▼

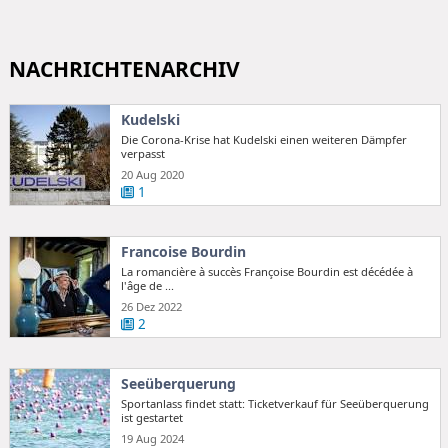
NACHRICHTENARCHIV
Kudelski
Die Corona-Krise hat Kudelski einen weiteren Dämpfer
verpasst
20 Aug 2020
1
Francoise Bourdin
La romancière à succès Françoise Bourdin est décédée à
l'âge de ...
26 Dez 2022
2
Seeüberquerung
Sportanlass findet statt: Ticketverkauf für Seeüberquerung
ist gestartet
19 Aug 2024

▲

**Exercise objective**
Wherever a line in the data above holds "Kudelski", copy that line.

**Output for this exercise**
Kudelski
Die Corona-Krise hat Kudelski einen weiteren Dämpfer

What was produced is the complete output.